Dame time: Blazers guard continues to beat the odds

Damian Lillard Blazers

Portland Trail Blazers’ Damian Lillard leaves the court after hitting the game-winning three-pointer to beat the Oklahoma City Thunder 118-115 in Game 5 of their best-of-seven first-round playoff series in Portland, Ore., Tuesday, April 23, 2019. Lillard finished with a franchise playoff-record 50 points and Portland eliminated Oklahoma City from the postseason. (Sean Meagher/The Oregonian via AP)

PORTLAND, Ore. — After he made his unforgettable 3-pointer at the buzzer to clinch Portland’s first-round series over Oklahoma City, Damian Lillard was mobbed by his teammates.

The television camera moved into the scrum, and Lillard looked directly into the lens. His expression was pure told-you-so.

“Obviously he can score the ball with the best of them. But Dame has a chip on his shoulder, and he has since the day he walked into this league,” said Golden State Warriors forward Draymond Green. “Just the way he grinds, he played like a guy from Oakland with a chip on his shoulder and a guy who has been doubted forever.”

The doubters don’t bother the 6-foot-3 Lillard. They seem to motivate him, fuel his hunger to prove them wrong.

He enters the NBA conference semifinals on a roll, as confident as ever.

And it’s not just because of the 37-footer that eliminated the Thunder: He had 50 points in last Tuesday’s deciding game, a 118-115 Game 5 victory that sent the Blazers through to the Western Conference semifinals for the first time in three seasons.
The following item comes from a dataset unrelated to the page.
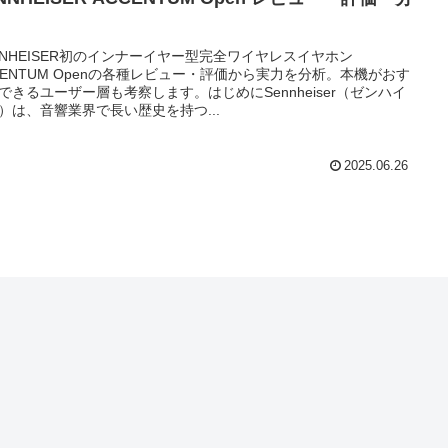
NNHEISER初のインナーイヤー型完全ワイヤレスイヤホン
CENTUM Openの各種レビュー・評価から実力を分析。本機がおす
できるユーザー層も考察します。はじめにSennheiser（ゼンハイ
）は、音響業界で長い歴史を持つ...
2025.06.26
He had 34 points in the first half and finished with 10 3-pointers, second most ever in the playoffs.

He averaged 33 points over the five games against the Thunder, best for a playoff series in franchise history.

He has the Nuggets attention — along with the rest of the NBA.

“Damian Lillard’s on a tear right now,” Denver’s Paul Millsap acknowledged.

Lillard averaged 23.8 points per game to lead the Blazers in the regular season. Portland finished third in the Western Conference with 53 wins for a sixth straight appearance in the playoffs. Lillard has been on each of those teams.

“This was not a coming-out party. This is who he is,” said Blazers guard Seth Curry. “You watch basketball, you pay attention, you watch highlights, you know who he is as a player. He has done this all year and he’s been doing this every year.”

Said teammate Rodney Hood: “It is time to put him up there with the top players in the league. This was icing on the cake. I know he is one of the best players in the league, now this performance will put him on the radar nationally.”

It seems the 28-year-old Lillard has spent his entire basketball career off the radar.

Lillard didn’t get a lot of interest from recruiters when he was a kid growing up in Oakland, California, and wound up at Weber State. He grabbed Portland’s attention and after an impressive hour-long solo workout and a dinner with owner Paul Allen, the Blazers took him with the sixth overall pick in the 2012 draft.